## PROMPT
Where an entry contains an image, skip the image and print the rest exactly.

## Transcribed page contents
────────────────────────────────────────

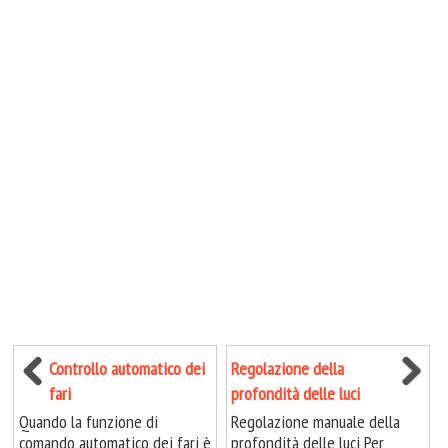
Controllo automatico dei
Regolazione della
fari
profondità delle luci
Quando la funzione di
Regolazione manuale della
comando automatico dei fari è
profondità delle luci Per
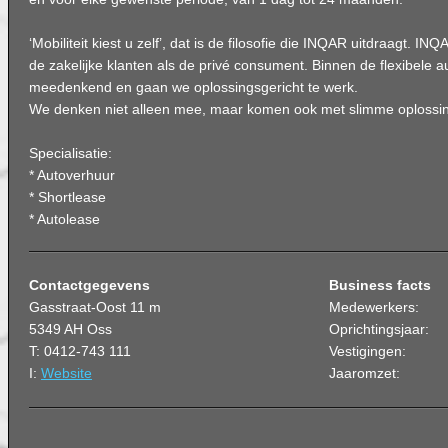
‘Mobiliteit kiest u zelf’, dat is de filosofie die INQAR uitdraagt. IN
de zakelijke klanten als de privé consument. Binnen de flexibele 
meedenkend en gaan we oplossingsgericht te werk.
We denken niet alleen mee, maar komen ook met slimme oplossi
Specialisatie:
* Autoverhuur
* Shortlease
* Autolease
Contactgegevens
Business facts
Gasstraat-Oost 11 m
Medewerkers:
5349 AH Oss
Oprichtingsjaar:
T: 0412-743 111
Vestigingen:
I:
Website
Jaaromzet:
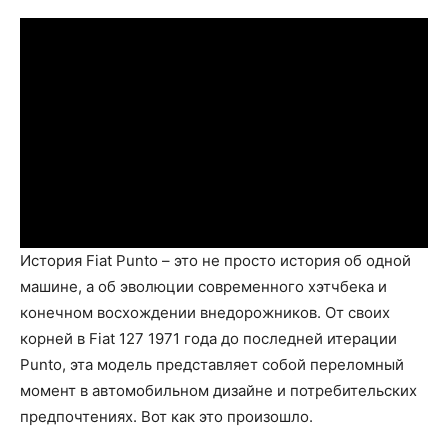
История Fiat Punto – это не просто история об одной
машине, а об эволюции современного хэтчбека и
конечном восхождении внедорожников. От своих
корней в Fiat 127 1971 года до последней итерации
Punto, эта модель представляет собой переломный
момент в автомобильном дизайне и потребительских
предпочтениях. Вот как это произошло.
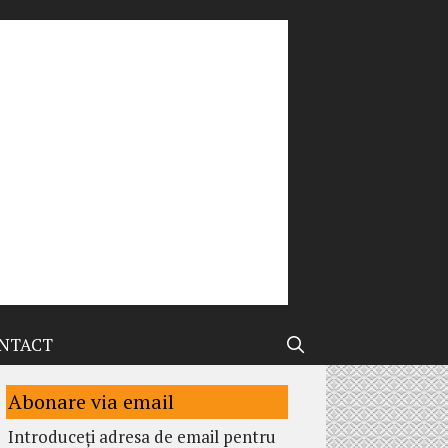
NTACT
Abonare via email
Introduceți adresa de email pentru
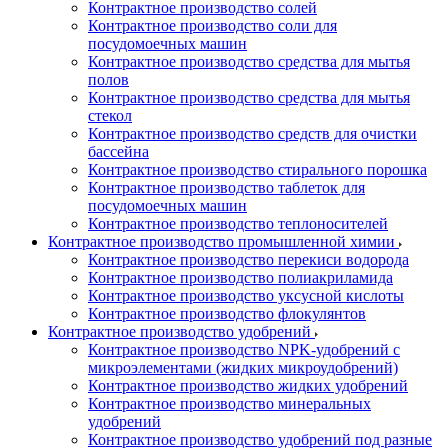
Контрактное производство солей
Контрактное производство соли для
посудомоечных машин
Контрактное производство средства для мытья
полов
Контрактное производство средства для мытья
стекол
Контрактное производство средств для очистки
бассейна
Контрактное производство стирального порошка
Контрактное производство таблеток для
посудомоечных машин
Контрактное производство теплоносителей
Контрактное производство промышленной химии
Контрактное производство перекиси водорода
Контрактное производство полиакриламида
Контрактное производство уксусной кислоты
Контрактное производство флокулянтов
Контрактное производство удобрений
Контрактное производство NPK-удобрений с
микроэлементами (жидких микроудобрений)
Контрактное производство жидких удобрений
Контрактное производство минеральных
удобрений
Контрактное производство удобрений под разные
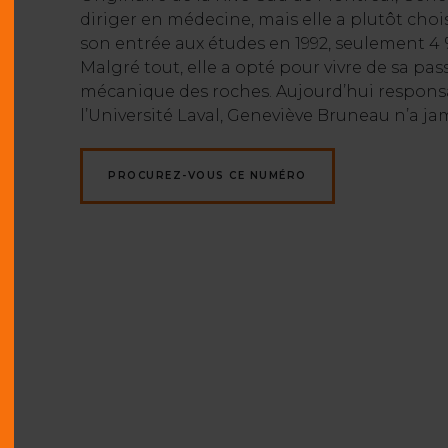
diriger en médecine, mais elle a plutôt c
son entrée aux études en 1992, seulement 4
Malgré tout, elle a opté pour vivre de sa pas
mécanique des roches. Aujourd’hui responsa
l’Université Laval, Geneviève Bruneau n’a j
PROCUREZ-VOUS CE NUMÉRO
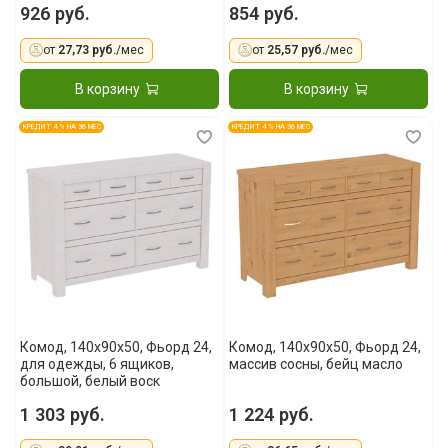
926 руб.
854 руб.
от
27,73 руб.
/мес
от
25,57 руб.
/мес
В корзину
В корзину
КРЕДИТ 4 % НА 36 МЕС
КРЕДИТ 4 % НА 36 МЕС
Комод, 140x90x50, Фьорд 24,
Комод, 140x90x50, Фьорд 24,
для одежды, 6 ящиков,
массив сосны, бейц масло
большой, белый воск
1 303 руб.
1 224 руб.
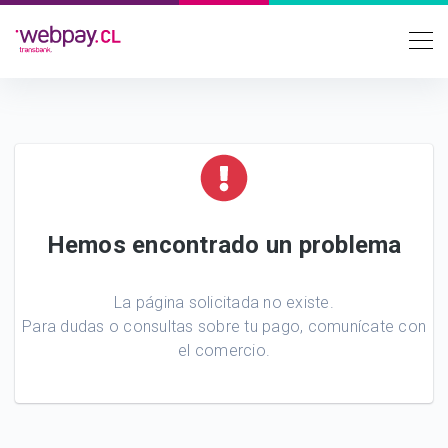
Hemos encontrado un problema
La página solicitada no existe.
Para dudas o consultas sobre tu pago, comunícate con
el comercio.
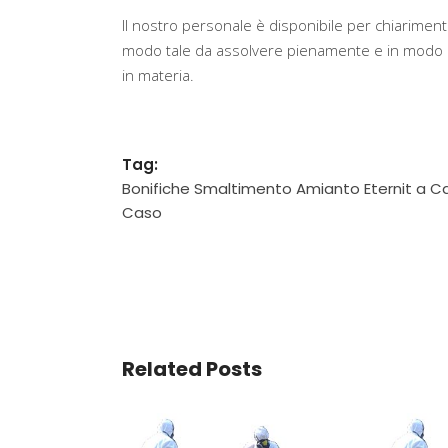
Il nostro personale è disponibile per chiarimenti
modo tale da assolvere pienamente e in modo ef
in materia.
Tag:
Bonifiche Smaltimento Amianto Eternit a C
Caso
Related Posts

────────────────────────────────────────

## SOLUTION TO THIS TASK
Controllo automatico dei
Regolazione della
fari
profondità delle luci
Quando la funzione di
Regolazione manuale della
comando automatico dei fari è
profondità delle luci Per
‘Mobiliteit kiest u zelf’, dat is de filosofie die INQAR uitdraagt. IN
de zakelijke klanten als de privé consument. Binnen de flexibele 
meedenkend en gaan we oplossingsgericht te werk.
We denken niet alleen mee, maar komen ook met slimme oplossi
Specialisatie:
* Autoverhuur
* Shortlease
* Autolease
Contactgegevens
Business facts
Gasstraat-Oost 11 m
Medewerkers:
5349 AH Oss
Oprichtingsjaar:
T: 0412-743 111
Vestigingen:
I:
Website
Jaaromzet:
История Fiat Punto – это не просто история об одной
машине, а об эволюции современного хэтчбека и
конечном восхождении внедорожников. От своих
корней в Fiat 127 1971 года до последней итерации
Punto, эта модель представляет собой переломный
момент в автомобильном дизайне и потребительских
предпочтениях. Вот как это произошло.
NTACT
Abonare via email
Introduceți adresa de email pentru
Контрактное производство солей
Контрактное производство соли для
посудомоечных машин
Контрактное производство средства для мытья
полов
Контрактное производство средства для мытья
стекол
Контрактное производство средств для очистки
бассейна
Контрактное производство стирального порошка
Контрактное производство таблеток для
посудомоечных машин
Контрактное производство теплоносителей
Контрактное производство промышленной химии
Контрактное производство перекиси водорода
Контрактное производство полиакриламида
Контрактное производство уксусной кислоты
Контрактное производство флокулянтов
Контрактное производство удобрений
Контрактное производство NPK-удобрений с
микроэлементами (жидких микроудобрений)
Контрактное производство жидких удобрений
Контрактное производство минеральных
удобрений
Контрактное производство удобрений под разные
diriger en médecine, mais elle a plutôt c
son entrée aux études en 1992, seulement 4
Malgré tout, elle a opté pour vivre de sa pas
mécanique des roches. Aujourd’hui responsa
l’Université Laval, Geneviève Bruneau n’a j
PROCUREZ-VOUS CE NUMÉRO
926 руб.
854 руб.
от
27,73 руб.
/мес
от
25,57 руб.
/мес
В корзину
В корзину
КРЕДИТ 4 % НА 36 МЕС
КРЕДИТ 4 % НА 36 МЕС
Комод, 140x90x50, Фьорд 24,
Комод, 140x90x50, Фьорд 24,
для одежды, 6 ящиков,
массив сосны, бейц масло
большой, белый воск
1 303 руб.
1 224 руб.
Hemos encontrado un problema
La página solicitada no existe.
Para dudas o consultas sobre tu pago, comunícate con
el comercio.
Il nostro personale è disponibile per chiarimenti
modo tale da assolvere pienamente e in modo ef
in materia.
Tag:
Bonifiche Smaltimento Amianto Eternit a C
Caso
Related Posts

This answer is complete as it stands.